The department store chain announced that 66 stores across the U.S. have recently closed or will close this year, a majority in the first quarter of 2025. The list includes the Macy’s in DoCo and at the Sunrise Mall.
Shutting down storefronts comes amid a three-year plan to pack up business at about 150 “unproductive” stores, Macy’s said.
Rumors spread last year that the decades-old store would soon leave downtown Sacramento after Barry Broome, president of the greater Sacramento Economic Council, mentioned it during a City Council meeting. A company spokesperson last month said Macy’s planned to close roughly 65 locations “after the holidays.” The closures had not been confirmed until Thursday’s announcement.
Residents can still shop for Macy’s department store deals at Arden Fair mall or the Westfield Galleria in Roseville.

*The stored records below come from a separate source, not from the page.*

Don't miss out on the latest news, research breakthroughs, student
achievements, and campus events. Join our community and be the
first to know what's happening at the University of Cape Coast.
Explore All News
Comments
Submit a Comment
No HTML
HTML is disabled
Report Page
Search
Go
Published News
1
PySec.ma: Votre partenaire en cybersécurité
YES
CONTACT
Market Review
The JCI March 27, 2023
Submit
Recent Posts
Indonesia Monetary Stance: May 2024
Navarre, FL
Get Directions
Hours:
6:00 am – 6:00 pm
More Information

The retailer also opened a scaled-down, smaller-format store at the Laguna Crossroads in Elk Grove.
With its impending departure, Macy’s will close a chapter on a significant part of the capital city’s history. The store opened in 1963 and went on to anchor what would be known as the Downtown Plaza.
Business waned at the shopping center over the ensuing decades, and by the 2010s, the stores surrounding Macy’s amounted to a dead mall. When Golden 1 Center opened as the Kings’ new home arena in 2016, the old plaza was revived and reborn as the now-vibrant Downtown Commons.

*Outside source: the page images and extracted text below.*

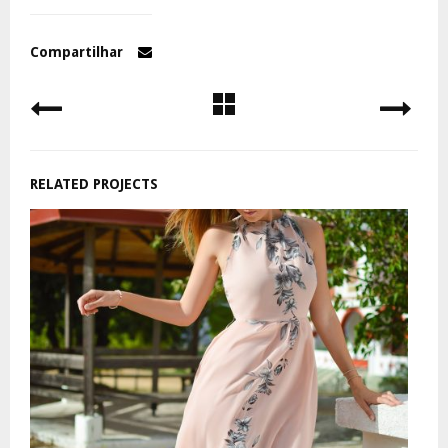
Compartilhar
RELATED PROJECTS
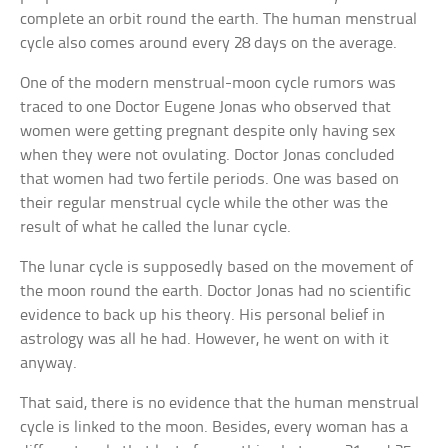
complete an orbit round the earth. The human menstrual
cycle also comes around every 28 days on the average.
One of the modern menstrual-moon cycle rumors was
traced to one Doctor Eugene Jonas who observed that
women were getting pregnant despite only having sex
when they were not ovulating. Doctor Jonas concluded
that women had two fertile periods. One was based on
their regular menstrual cycle while the other was the
result of what he called the lunar cycle.
The lunar cycle is supposedly based on the movement of
the moon round the earth. Doctor Jonas had no scientific
evidence to back up his theory. His personal belief in
astrology was all he had. However, he went on with it
anyway.
That said, there is no evidence that the human menstrual
cycle is linked to the moon. Besides, every woman has a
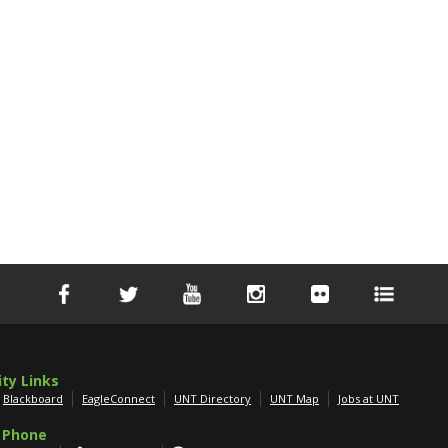
ity Links
Blackboard
EagleConnect
UNT Directory
UNT Map
Jobs at UNT
 Phone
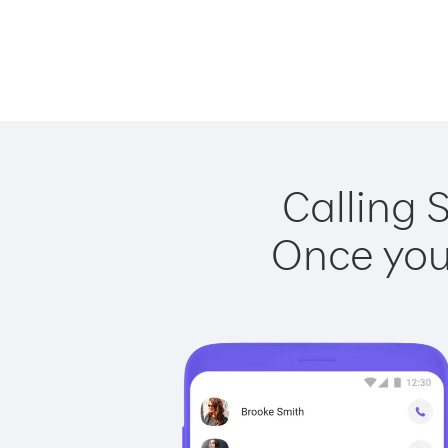
Calling 
Once you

Macy’s is the last remaining store in DoCo from that era.
Flashback to 1963: ‘People are literally pouring in’
Horse-drawn stage coaches weaved through downtown Sacramento from the state Capitol to mark an occasion dazzling all regional residents.
It was Nov. 4, 1963, and then-Gov. Edmund Brown led the grand procession to the opening of a flagship store anchoring what was then called the K Street Mall: Macy’s.
Spectators numbered nearly 20,000 that rainy day to visit the largest Macy’s in California and the first major department store to be constructed in California in more than a decade, according to newspapers. Even famed “Peanuts” cartoonist Charles M. Schulz attended as an opening day attraction.
“People are literally pouring in,” said Earl Woolley, then the president of Macy’s California.
“We thought the crowd would slacken after the noon rush for the opening,” he continued in his remarks to the Sacramento Union newspaper, “but they kept coming.”